Reasons To Watch in 2015: #10 – The Rise or Fall of Ruben Amaro Jr.


The countdown is on. Pitchers and catchers are scheduled to be reporting to the Carpenter Complex in Clearwater, FL next Wednesday, February 18th. It’s been an offseason where we’ve all asked “when” more times than we can count. When will the Phillies trade the likes of Hamels, Rollins, Utley, Byrd, and Papelbon? When will we as fans finally get to see the passing of the torch from Ryan Howard to Maikel Franco? Heck, when will Ryan Howard just be released? When will Ken Giles get his opportunity as the closer? When can we expect this team to be competitive again? All of these questions center around and lead us to reason #10 to watch the Phillies in 2015: Ruben Amaro Jr.

RAJ enters the 2015 season in the position of lame duck general manager, a role no sports executive or manager ever wants to be in. The 4-year extension that he signed well before the 2012 season is up at the end of the year. Bottom line: it’s make or break time for Amaro. His legacy hinges on what he is able to accomplish in these next 8 months and how Phillies President Pat Gillick and the rest of the ownership group view the team’s rebuilding progress. For once, it’s not about who Ruben is able to sway to come to Philadelphia, but instead how he can get the most for the assets he still has left.
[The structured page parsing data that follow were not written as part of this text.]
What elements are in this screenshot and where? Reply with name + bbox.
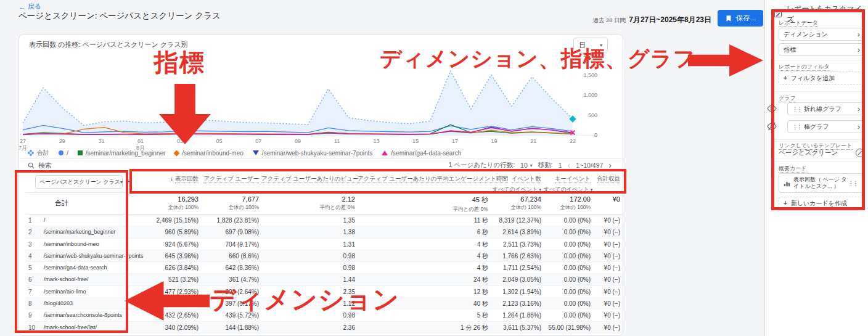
svg-text:29: 29 <box>59 138 65 144</box>
table-cell: 1,264 (1.88%) <box>491 309 544 321</box>
date-range[interactable]: 過去 28 日間7月27日~2025年8月23日 <box>592 15 711 25</box>
table-cell: 0.00 (0%) <box>544 262 593 274</box>
total-series-icon <box>28 150 34 156</box>
annotation-arrow-right <box>688 44 763 76</box>
annotation-box-dimension-column <box>15 170 128 333</box>
annotation-dimension-label: ディメンション <box>210 282 399 317</box>
totals-value: 16,293 <box>139 195 199 203</box>
table-cell: 0.00 (0%) <box>544 298 593 309</box>
svg-text:11: 11 <box>334 138 340 144</box>
legend-label: / <box>67 150 68 157</box>
table-cell: ¥0 (−) <box>593 274 623 285</box>
goto-value[interactable]: 1 <box>559 162 562 169</box>
back-arrow-icon: ← <box>18 3 25 10</box>
totals-cell: 67,234全体の 100% <box>491 193 544 214</box>
table-cell: ¥0 (−) <box>593 226 623 238</box>
table-cell: ¥0 (−) <box>593 262 623 274</box>
table-cell: 4 秒 <box>358 239 491 250</box>
date-range-label: 過去 28 日間 <box>592 17 626 23</box>
legend-item: /seminar/inbound-meo <box>174 150 244 157</box>
circle-series-icon <box>59 150 63 155</box>
rows-per-page-label: 1 ページあたりの行数: <box>448 161 515 170</box>
table-cell: 0.00 (0%) <box>544 286 593 298</box>
table-cell: ¥0 (−) <box>593 239 623 250</box>
totals-subtext: 全体の 100% <box>139 204 199 211</box>
table-cell: 144 (1.88%) <box>201 322 261 334</box>
annotation-box-customize-panel <box>771 9 865 210</box>
table-cell: 0.00 (0%) <box>544 274 593 285</box>
totals-value: 7,677 <box>201 195 259 203</box>
goto-label: 移動: <box>538 161 553 170</box>
next-page-button[interactable]: › <box>608 161 612 170</box>
legend-item: /seminar/web-shukyaku-seminar-7points <box>253 150 373 157</box>
table-cell: 6 秒 <box>358 226 491 238</box>
table-cell: 2,123 (3.16%) <box>491 298 544 309</box>
table-cell: ¥0 (−) <box>593 215 623 226</box>
totals-subtext: 全体の 100% <box>491 204 541 211</box>
svg-text:05: 05 <box>216 138 223 144</box>
table-cell: 1,828 (23.81%) <box>201 215 261 226</box>
table-cell: 2,469 (15.15%) <box>139 215 201 226</box>
save-button[interactable]: 保存... <box>718 10 763 27</box>
totals-cell: 7,677全体の 100% <box>201 193 261 214</box>
chevron-down-icon: ▾ <box>530 163 533 168</box>
table-cell: 4 秒 <box>358 262 491 274</box>
prev-page-button[interactable]: ‹ <box>568 161 571 170</box>
table-cell: 626 (3.84%) <box>139 262 201 274</box>
legend-item: /seminar/marketing_beginner <box>78 150 166 157</box>
chart-legend: 合計//seminar/marketing_beginner/seminar/i… <box>28 149 461 157</box>
legend-item: /seminar/ga4-data-search <box>382 150 461 157</box>
totals-cell: 45 秒平均との差 0% <box>358 193 491 214</box>
table-cell: 1,766 (2.63%) <box>491 250 544 262</box>
table-cell: 0.00 (0%) <box>544 226 593 238</box>
legend-label: /seminar/inbound-meo <box>182 150 244 157</box>
table-cell: 0.98 <box>261 262 358 274</box>
table-cell: 2.36 <box>261 322 358 334</box>
table-cell: ¥0 (−) <box>593 250 623 262</box>
square-series-icon <box>78 150 83 155</box>
table-cell: 0.98 <box>261 250 358 262</box>
back-link[interactable]: ← 戻る <box>18 2 41 11</box>
annotation-metric-label: 指標 <box>154 46 205 80</box>
table-cell: 1,711 (2.54%) <box>491 262 544 274</box>
table-cell: 1.31 <box>261 239 358 250</box>
svg-text:31: 31 <box>98 138 104 144</box>
save-icon <box>725 15 732 22</box>
table-cell: 1,302 (1.94%) <box>491 286 544 298</box>
table-cell: 645 (3.96%) <box>139 250 201 262</box>
table-cell: ¥0 (−) <box>593 309 623 321</box>
table-cell: 521 (3.2%) <box>139 274 201 285</box>
totals-subtext: 平均との差 0% <box>358 206 488 213</box>
diamond-series-icon <box>174 150 180 156</box>
svg-text:17: 17 <box>452 138 458 144</box>
legend-label: /seminar/ga4-data-search <box>391 150 461 157</box>
table-cell: 2,511 (3.73%) <box>491 239 544 250</box>
table-cell: 2,049 (3.05%) <box>491 274 544 285</box>
totals-cell: 2.12平均との差 0% <box>261 193 358 214</box>
svg-text:15: 15 <box>412 138 419 144</box>
table-cell: 960 (5.89%) <box>139 226 201 238</box>
legend-label: /seminar/web-shukyaku-seminar-7points <box>262 150 373 157</box>
table-cell: 4 秒 <box>358 250 491 262</box>
tri-down-series-icon <box>253 150 259 155</box>
table-cell: 0.00 (0%) <box>544 309 593 321</box>
table-cell: 660 (8.6%) <box>201 250 261 262</box>
rows-per-page-dropdown[interactable]: 10 ▾ <box>520 162 533 169</box>
totals-value: 45 秒 <box>358 195 488 205</box>
table-cell: ¥0 (−) <box>593 286 623 298</box>
table-cell: 642 (8.36%) <box>201 262 261 274</box>
table-cell: 697 (9.08%) <box>201 226 261 238</box>
svg-text:27: 27 <box>20 138 26 144</box>
table-cell: 1.35 <box>261 215 358 226</box>
totals-cell: 16,293全体の 100% <box>139 193 201 214</box>
annotation-box-metric-headers <box>129 169 626 194</box>
table-search[interactable]: 検索 <box>28 161 52 170</box>
table-cell: ¥0 (−) <box>593 322 623 334</box>
table-cell: 1.38 <box>261 226 358 238</box>
page-title: ページとスクリーン: ページパスとスクリーン クラス <box>18 10 221 22</box>
totals-value: 172.00 <box>544 195 591 203</box>
totals-value: ¥0 <box>593 195 620 203</box>
tri-up-series-icon <box>382 150 388 155</box>
svg-text:1,000: 1,000 <box>583 92 597 98</box>
legend-label: /seminar/marketing_beginner <box>86 150 166 157</box>
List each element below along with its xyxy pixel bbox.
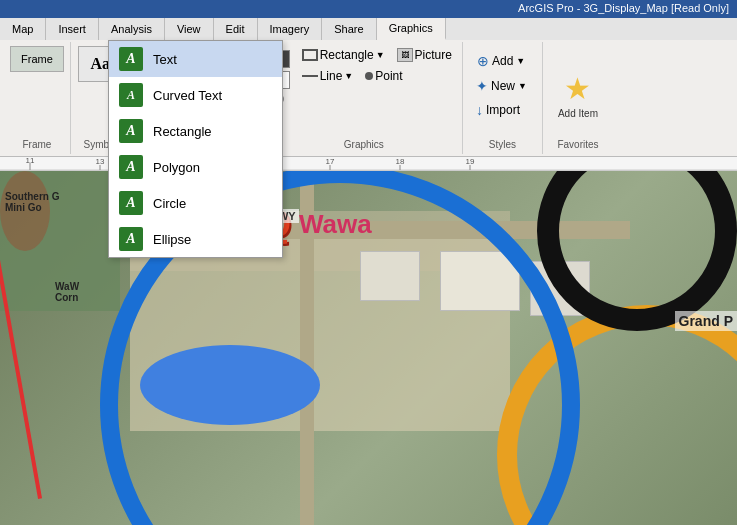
star-icon[interactable]: ★ [564, 74, 591, 104]
point-label: Point [375, 69, 402, 83]
tab-bar: Map Insert Analysis View Edit Imagery Sh… [0, 18, 737, 40]
title-bar: ArcGIS Pro - 3G_Display_Map [Read Only] [0, 0, 737, 18]
graphics-btns: Rectangle ▼ 🖼 Picture Line ▼ [298, 46, 456, 85]
add-arrow: ▼ [516, 56, 525, 66]
menu-label-ellipse: Ellipse [153, 232, 191, 247]
menu-icon-polygon: A [119, 155, 143, 179]
svg-text:13: 13 [96, 157, 105, 166]
text-dropdown-menu: A Text A Curved Text A Rectangle A Polyg… [108, 40, 283, 258]
svg-text:17: 17 [326, 157, 335, 166]
tab-view[interactable]: View [165, 18, 214, 40]
menu-icon-rectangle: A [119, 119, 143, 143]
line-arrow: ▼ [344, 71, 353, 81]
tab-insert[interactable]: Insert [46, 18, 99, 40]
southern-label: Southern GMini Go [5, 191, 59, 213]
menu-icon-text: A [119, 47, 143, 71]
styles-group: ⊕ Add ▼ ✦ New ▼ ↓ Import Styles [463, 42, 543, 154]
tab-edit[interactable]: Edit [214, 18, 258, 40]
grand-label: Grand P [675, 311, 737, 331]
styles-btns: ⊕ Add ▼ ✦ New ▼ ↓ Import [471, 50, 532, 120]
favorites-group: ★ Add Item Favorites [543, 42, 613, 154]
point-btn[interactable]: Point [361, 67, 406, 85]
tab-imagery[interactable]: Imagery [258, 18, 323, 40]
wawa-logo: Wawa [299, 201, 372, 249]
menu-item-rectangle[interactable]: A Rectangle [109, 113, 282, 149]
picture-label: Picture [415, 48, 452, 62]
add-item-btn[interactable]: Add Item [558, 108, 598, 119]
tab-graphics[interactable]: Graphics [377, 18, 446, 40]
waw-label: WaWCorn [55, 281, 79, 303]
point-icon [365, 72, 373, 80]
menu-label-circle: Circle [153, 196, 186, 211]
svg-text:19: 19 [466, 157, 475, 166]
styles-content: ⊕ Add ▼ ✦ New ▼ ↓ Import [471, 46, 534, 139]
rectangle-label: Rectangle [320, 48, 374, 62]
menu-icon-circle: A [119, 191, 143, 215]
import-label: Import [486, 103, 520, 117]
menu-label-text: Text [153, 52, 177, 67]
rectangle-icon [302, 49, 318, 61]
favorites-content: ★ Add Item [558, 46, 598, 139]
tab-analysis[interactable]: Analysis [99, 18, 165, 40]
picture-btn[interactable]: 🖼 Picture [393, 46, 456, 64]
import-icon: ↓ [476, 102, 483, 118]
frame-label: Frame [22, 139, 51, 150]
menu-icon-ellipse: A [119, 227, 143, 251]
tab-share[interactable]: Share [322, 18, 376, 40]
menu-label-rectangle: Rectangle [153, 124, 212, 139]
new-style-btn[interactable]: ✦ New ▼ [471, 76, 532, 96]
favorites-label: Favorites [557, 139, 598, 150]
styles-label: Styles [471, 139, 534, 150]
menu-item-ellipse[interactable]: A Ellipse [109, 221, 282, 257]
title-text: ArcGIS Pro - 3G_Display_Map [Read Only] [518, 2, 729, 14]
new-arrow: ▼ [518, 81, 527, 91]
tab-map[interactable]: Map [0, 18, 46, 40]
menu-label-curved-text: Curved Text [153, 88, 222, 103]
menu-item-text[interactable]: A Text [109, 41, 282, 77]
menu-item-curved-text[interactable]: A Curved Text [109, 77, 282, 113]
import-style-btn[interactable]: ↓ Import [471, 100, 532, 120]
frame-group: Frame Frame [4, 42, 71, 154]
graphics-row-1: Rectangle ▼ 🖼 Picture [298, 46, 456, 64]
line-label: Line [320, 69, 343, 83]
menu-item-circle[interactable]: A Circle [109, 185, 282, 221]
menu-icon-curved-text: A [119, 83, 143, 107]
add-label: Add [492, 54, 513, 68]
line-btn[interactable]: Line ▼ [298, 67, 358, 85]
add-icon: ⊕ [477, 53, 489, 69]
picture-icon: 🖼 [397, 48, 413, 62]
menu-label-polygon: Polygon [153, 160, 200, 175]
new-label: New [491, 79, 515, 93]
new-icon: ✦ [476, 78, 488, 94]
svg-text:18: 18 [396, 157, 405, 166]
graphics-group: Rectangle ▼ 🖼 Picture Line ▼ [266, 42, 463, 154]
svg-text:11: 11 [26, 156, 35, 165]
line-icon [302, 75, 318, 77]
add-style-btn[interactable]: ⊕ Add ▼ [471, 50, 532, 72]
graphics-row-2: Line ▼ Point [298, 67, 456, 85]
rectangle-arrow: ▼ [376, 50, 385, 60]
menu-item-polygon[interactable]: A Polygon [109, 149, 282, 185]
graphics-label: Graphics [272, 139, 456, 150]
frame-btn[interactable]: Frame [10, 46, 64, 72]
rectangle-btn[interactable]: Rectangle ▼ [298, 46, 389, 64]
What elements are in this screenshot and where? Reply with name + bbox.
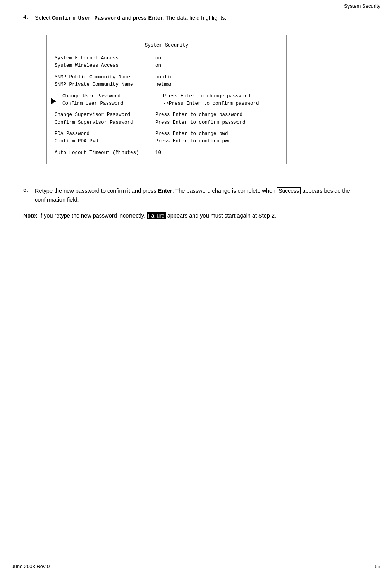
- arrow-group: Change User Password Press Enter to chan…: [55, 93, 279, 108]
- note-text: Note: If you retype the new password inc…: [23, 212, 369, 220]
- footer-right: 55: [375, 563, 380, 569]
- page-content: 4. Select Confirm User Password and pres…: [0, 0, 392, 236]
- screen-title: System Security: [55, 42, 279, 49]
- note-label: Note:: [23, 212, 38, 219]
- page-header: System Security: [344, 3, 380, 9]
- step-5-number: 5.: [23, 187, 35, 193]
- screen-row-change-user-pw: Change User Password Press Enter to chan…: [62, 93, 279, 100]
- screen-row-snmp-private: SNMP Private Community Name netman: [55, 81, 279, 88]
- screen-row-pda-pw: PDA Password Press Enter to change pwd: [55, 130, 279, 138]
- screen-row-change-super-pw: Change Supervisor Password Press Enter t…: [55, 111, 279, 119]
- screen-row-snmp-public: SNMP Public Community Name public: [55, 74, 279, 81]
- screen-box: System Security System Ethernet Access o…: [46, 35, 287, 164]
- footer-left: June 2003 Rev 0: [12, 563, 50, 569]
- step-4: 4. Select Confirm User Password and pres…: [23, 14, 369, 171]
- screen-row-ethernet: System Ethernet Access on: [55, 55, 279, 62]
- screen-row-auto-logout: Auto Logout Timeout (Minutes) 10: [55, 149, 279, 157]
- screen-diagram: System Security System Ethernet Access o…: [35, 28, 369, 171]
- confirm-user-password-code: Confirm User Password: [52, 15, 120, 21]
- success-badge: Success: [277, 187, 301, 194]
- note-section: Note: If you retype the new password inc…: [23, 212, 369, 220]
- failure-badge: Failure: [147, 212, 166, 219]
- step-4-number: 4.: [23, 14, 35, 20]
- step-5: 5. Retype the new password to confirm it…: [23, 187, 369, 204]
- screen-row-confirm-super-pw: Confirm Supervisor Password Press Enter …: [55, 119, 279, 126]
- arrow-indicator: [51, 98, 56, 107]
- screen-row-confirm-pda-pw: Confirm PDA Pwd Press Enter to confirm p…: [55, 138, 279, 145]
- screen-row-wireless: System Wireless Access on: [55, 62, 279, 69]
- step-4-body: Select Confirm User Password and press E…: [35, 14, 369, 171]
- step-5-body: Retype the new password to confirm it an…: [35, 187, 369, 204]
- header-title: System Security: [344, 3, 380, 9]
- screen-row-confirm-user-pw: Confirm User Password ->Press Enter to c…: [62, 100, 279, 107]
- page-footer: June 2003 Rev 0 55: [0, 563, 392, 569]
Thus far, only a few of our questions have been answered by Amaro. He successfully traded Jimmy Rollins, a Phillies mainstay at shortstop since the early 2000’s, to the Dodgers for two pitching prospects in Zach Eflin and Tom Windle. A late Christmas gift was then received just before the new year as Marlon Byrd, the team’s 2014 leader in home runs, was dealt to the Reds for their minor league pitcher of the year, Ben Lively. Both moves, while doing nothing to help the 2015 major league roster, were steps in the right direction. Baseball America recently included all three on their revised 2015 Phillies Top 10 Prospects list.

While there was positive discussion among fans and analysts alike about the moves Amaro made, the majority of the talk this offseason has been about the moves that haven’t come to fruition swirling around starter Cole Hamels and closer Jonathan Papelbon. At this point, it is chatter that will likely carry into the season and run up until the trade deadline. Ruben has been adamant about what he wants in return for Hamels in particular, which he has every right to be. The result of that trade, or potential trade, alone could determine whether Amaro has his contract as general manager extended through the rebuild or if he is inevitably relieved of his duties at season’s end by an organization that he has spent what will this year be 22 of the last 24 seasons as a player, front office assistant, and GM.

It’s certainly a new era of Phillies baseball. The only question now, and one that could make watching this team very intriguing moving forward, is who will be tasked with leading the decision making.